Dataset entries:
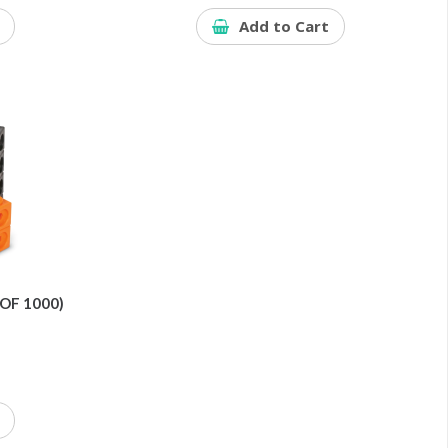
Add to Cart
OF 1000)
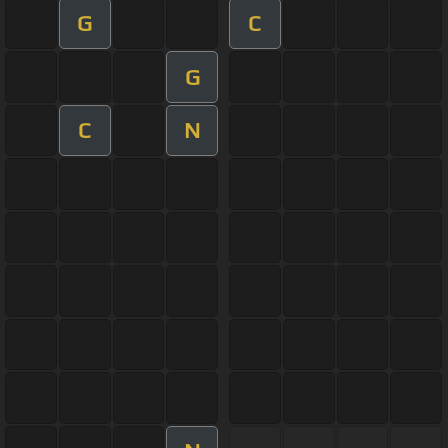
G
C
G
C
N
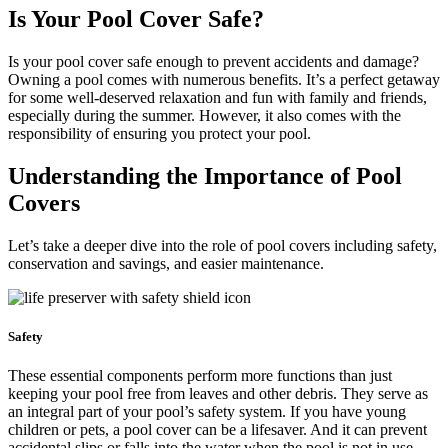
Is Your Pool Cover Safe?
Is your pool cover safe enough to prevent accidents and damage?
Owning a pool comes with numerous benefits. It’s a perfect getaway
for some well-deserved relaxation and fun with family and friends,
especially during the summer. However, it also comes with the
responsibility of ensuring you protect your pool.
Understanding the Importance of Pool
Covers
Let’s take a deeper dive into the role of pool covers including safety,
conservation and savings, and easier maintenance.
Safety
These essential components perform more functions than just
keeping your pool free from leaves and other debris. They serve as
an integral part of your pool’s safety system. If you have young
children or pets, a pool cover can be a lifesaver. And it can prevent
accidental slips or falls into the water when the pool is not in use.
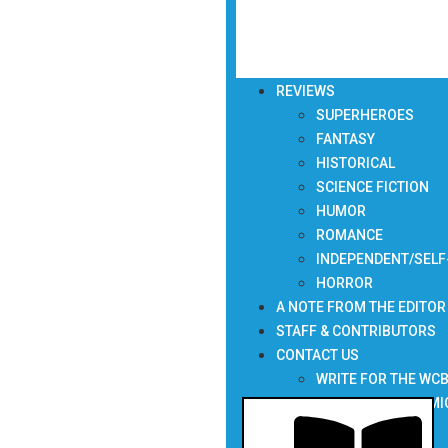
REVIEWS
SUPERHEROES
FANTASY
HISTORICAL
SCIENCE FICTION
HUMOR
ROMANCE
INDEPENDENT/SELF
HORROR
A NOTE FROM THE EDITOR
STAFF & CONTRIBUTORS
CONTACT US
WRITE FOR THE WC
SUBMIT YOUR COMI
NEWSLETTER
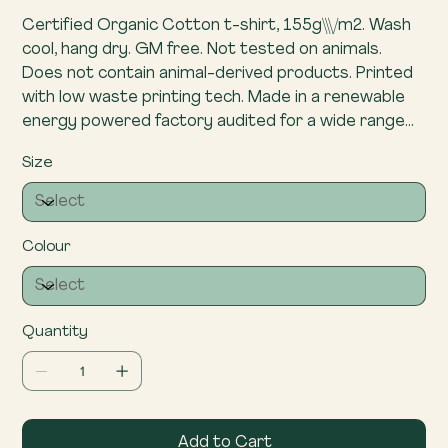
Certified Organic Cotton t-shirt, 155g\\\/m2. Wash
cool, hang dry. GM free. Not tested on animals.
Does not contain animal-derived products. Printed
with low waste printing tech. Made in a renewable
energy powered factory audited for a wide range
of social and sustainability criteria.
Size
Colour
Quantity
Add to Cart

• [WORK INSTRUCTION]: Reproduce every line above word for word; no images.

• [TASK SOLUTION]:
Add to Cart
OF 1000)
G
C
G
C
N
Is Your Pool Cover Safe?
Is your pool cover safe enough to prevent accidents and damage?
Owning a pool comes with numerous benefits. It’s a perfect getaway
for some well-deserved relaxation and fun with family and friends,
especially during the summer. However, it also comes with the
responsibility of ensuring you protect your pool.
Understanding the Importance of Pool
Covers
Let’s take a deeper dive into the role of pool covers including safety,
conservation and savings, and easier maintenance.
Safety
These essential components perform more functions than just
keeping your pool free from leaves and other debris. They serve as
an integral part of your pool’s safety system. If you have young
children or pets, a pool cover can be a lifesaver. And it can prevent
accidental slips or falls into the water when the pool is not in use.
REVIEWS
SUPERHEROES
FANTASY
HISTORICAL
SCIENCE FICTION
HUMOR
ROMANCE
INDEPENDENT/SELF
HORROR
A NOTE FROM THE EDITOR
STAFF & CONTRIBUTORS
CONTACT US
WRITE FOR THE WC
SUBMIT YOUR COMI
NEWSLETTER
Certified Organic Cotton t-shirt, 155g\\\/m2. Wash
cool, hang dry. GM free. Not tested on animals.
Does not contain animal-derived products. Printed
with low waste printing tech. Made in a renewable
energy powered factory audited for a wide range
of social and sustainability criteria.
Size
Colour
Quantity
Add to Cart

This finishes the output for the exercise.